CF2125F Timofey and Docker

Not so long ago, a certain Timofey learned about docker and now wants to present a report about it at a conference. He has already prepared the text $ s $ . There are $ n $ people attending the conference. The $ i $ -th attendee will understand Timofey's report if the number of occurrences of the word "docker" as a contiguous substring in the text is not less than $ l_i $ and not greater than $ r_i $ . To ensure that as many people as possible learn about docker, Timofey can change characters in his text. Help Timofey determine the minimum number of characters that need to be changed so that the topic is understood by the maximum possible number of attendees.

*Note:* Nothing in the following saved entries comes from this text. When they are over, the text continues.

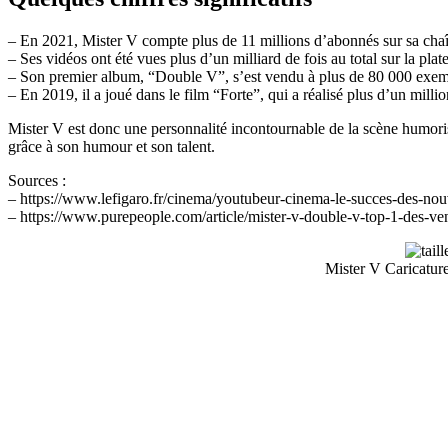
– En 2021, Mister V compte plus de 11 millions d’abonnés sur sa cha
– Ses vidéos ont été vues plus d’un milliard de fois au total sur la plat
– Son premier album, “Double V”, s’est vendu à plus de 80 000 exempl
– En 2019, il a joué dans le film “Forte”, qui a réalisé plus d’un milli
Mister V est donc une personnalité incontournable de la scène humorist
grâce à son humour et son talent.
Sources :
– https://www.lefigaro.fr/cinema/youtubeur-cinema-le-succes-des-n
– https://www.purepeople.com/article/mister-v-double-v-top-1-des-v
Mister V Caricature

Each test consists of several test cases. The first line contains an integer $ t $ ( $ 1 \le t \le 10^{4} $ ) — the number of test cases. The description of the test cases follows. The first line of each test case contains one string $ s $ ( $ 1 \le |s| \le 5 \cdot 10^{5} $ ) — Timofey's text, which consists of lowercase Latin letters. The second line of each test case contains one integer $ n $ ( $ 1 \le n \le 5 \cdot 10^{5} $ ) — the number of attendees. The next $ n $ lines of each test case contain two integers $ l_{i}, r_{i} $ ( $ 1 \le l_{i} \le r_{i} \le 10^{9} $ ). Additional constraints on the input data: - The sum of $ |s| $ across all test cases does not exceed $ 5 \cdot 10^{5} $ ; - The sum of $ n $ across all test cases does not exceed $ 5 \cdot 10^{5} $ .

For each test case, print one integer — the minimum number of characters that need to be changed so that the topic is understood by the maximum number of attendees.

Let's consider the first test in more detail: - in the first test case, it is possible to change all the characters ' $ x $ ' at the end of the string to the whole word " $ docker $ ", so that all $ 3 $ people will understand the topic; - in the second test case, it is possible to change some characters in $ s $ as follows: " $ l\color{red}{docker}kd\color{red}{ocker} $ " and the topic will be understood by $ 3 $ people, which is the maximum.